AIM OF THE TASK: The records below are split into lines. How many of those lines contain the string "false"? Reply with the number only.
● ● ● ● ●
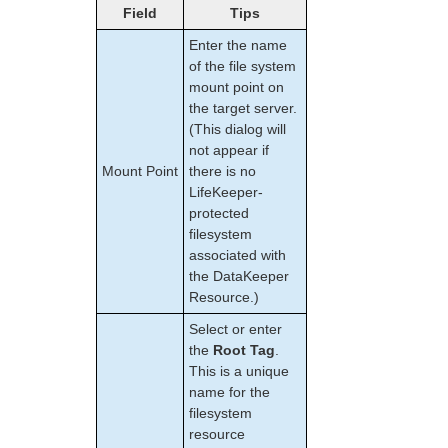
Field
Tips
Enter the name
of the file system
mount point on
the target server.
(This dialog will
not appear if
Mount Point
there is no
LifeKeeper-
protected
filesystem
associated with
the DataKeeper
Resource.)
Select or enter
the
Root Tag
.
This is a unique
name for the
filesystem
resource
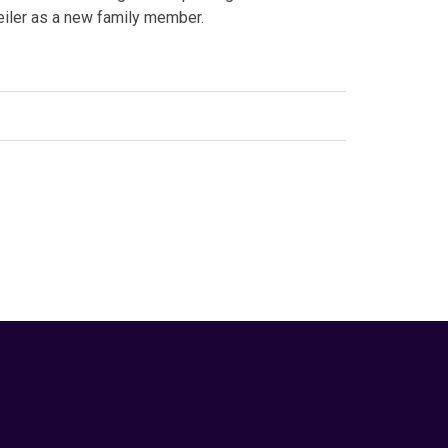
weiler as a new family member.
edIn
Animal Behavior
,
Canine
,
dog breed
,
dog training
,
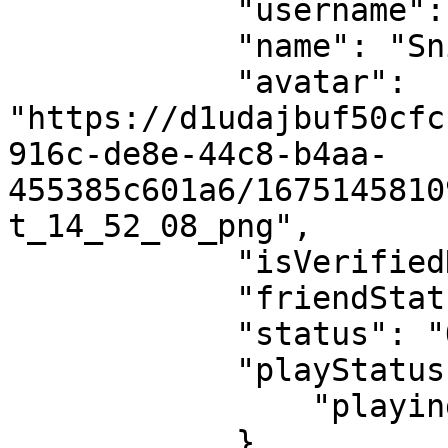
            "username": "sniper-4015",

            "name": "Sniper",

            "avatar": 
"https://d1udajbuf50cfc
916c-de8e-44c8-b4aa-
455385c601a6/1675145810
t_14_52_08_png",

            "isVerifiedNFTAvatar": false,

            "friendStatus": "ACCEPTED",

            "status": "OFFLINE",

            "playStatus": {

                "playing": false

            }
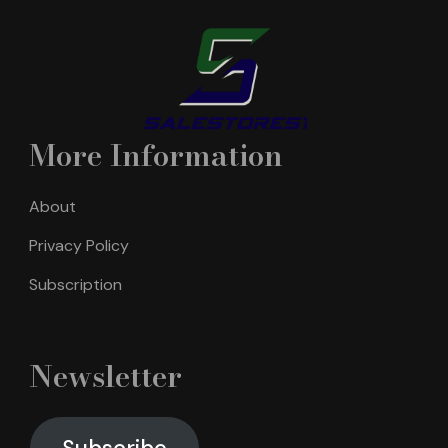
More Information
About
Privacy Policy
Subscription
Newsletter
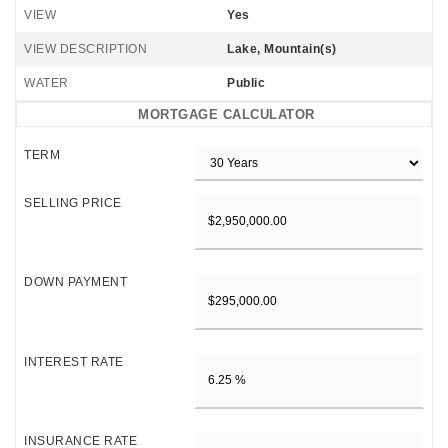
VIEW
Yes
VIEW DESCRIPTION
Lake, Mountain(s)
WATER
Public
MORTGAGE CALCULATOR
TERM
SELLING PRICE
DOWN PAYMENT
INTEREST RATE
INSURANCE RATE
● ● ● ● ●
SOLUTION TO THIS TASK: 2